First, your route is correct in defining $t=\log(x-2)$. But the LHS after substitution is not quite right: Observe that $10^{\log^2(x-2)}=\log(x-2)=t$ not $(10^t)^{t^2}=10^{t^3}$. Hence the correct equation to solve is $$t\cdot 10^{5t^2-12t}=10^2 t$$ This gives an immediate $t=0\implies x=3$ solution. The remainder are found from the equation $5t^-12t=2$ to be $$t=\dfrac{1}{5}(6\pm\sqrt{46}\implies 10^{\frac{1}{5}(6\pm\sqrt{46})}-2\approx 358,-1.3$$
Note that this reproduces the $x=3$ root quoted but not the $$x=2+10^2,2+10^{-7}\implies t=2,-7$$ roots.
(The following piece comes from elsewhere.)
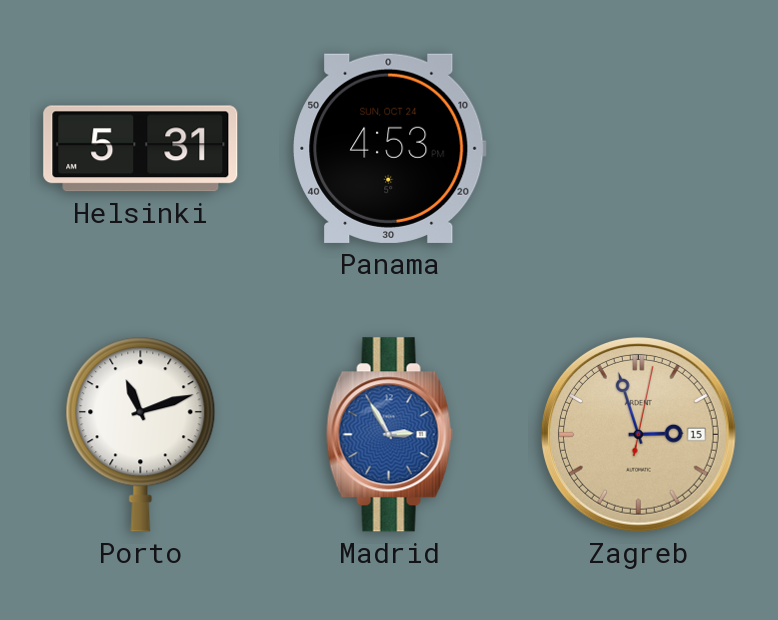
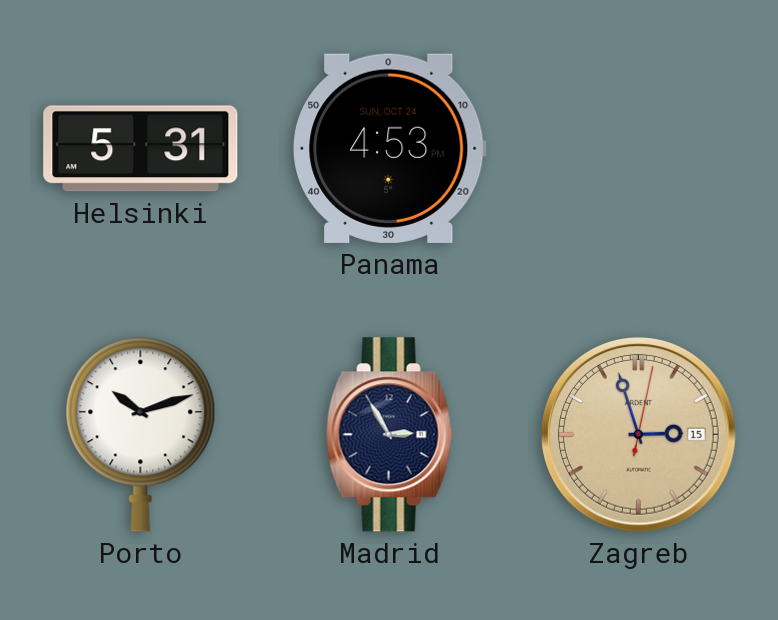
Porto: 11:12 -> 10:12
Madrid dial: blue -> navy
This would follow, however, if we had the quadratic equation $t^2-5t-12=2$ instead (which is suspiciously similar to the equation we do get...).
Equations such as $$f(t)=10^{t^3+5t^2-12t-2}-t=0$$ cannot be solve using analytical methods and numerical methods, such as Newton, should be used.
As you probably notice, you are looking for the intersection of two curves, namely $$y_1(t)=10^{t^3+5t^2-12t-2}$$ $$y_2(t)=t$$
If you plot the functions on the same graph, you should notice a clear intersection around $t=1.9$. There is also a root close to $t=0$ since, around this value, a Taylor expansion gives $$y_1(t)= \frac{1}{100}-\frac{3}{25} t \log (10)+O\left(t^2\right)$$ which has a negative slope while $y_2(t)$ has a positive slope. Using this expansion gives another estimate close to $$t=\frac{1}{4 (25+3 \log (10))} \simeq 0.00783509$$
So, let us define the overall function $$f(t)=10^{t^3+5t^2-12t-2}-t$$ and let us try to find its roots starting from a given estimate $t_0$. Newton procedure will update this guess accodring to $$t_{n+1}=t_n-\frac{f(t_n)}{f'(t_n)}$$ For the first solution, let us start at $t_0=0$; Newton iterates are then : $0.00783509$, $0.00801852$, $0.0080186$ which is the solution for six significant figures.
For the second solution, let us start at $t_0=1.9$; Newton iterates are then : $1.91187$, $1.90970$, $1.90959$ which is again the solution for six significant figures.
Since, from your changes of variable $x=2+10^t$, the solutions are then $x=3.01864$ and $x=83.2064$ which are the values given by Tunococ.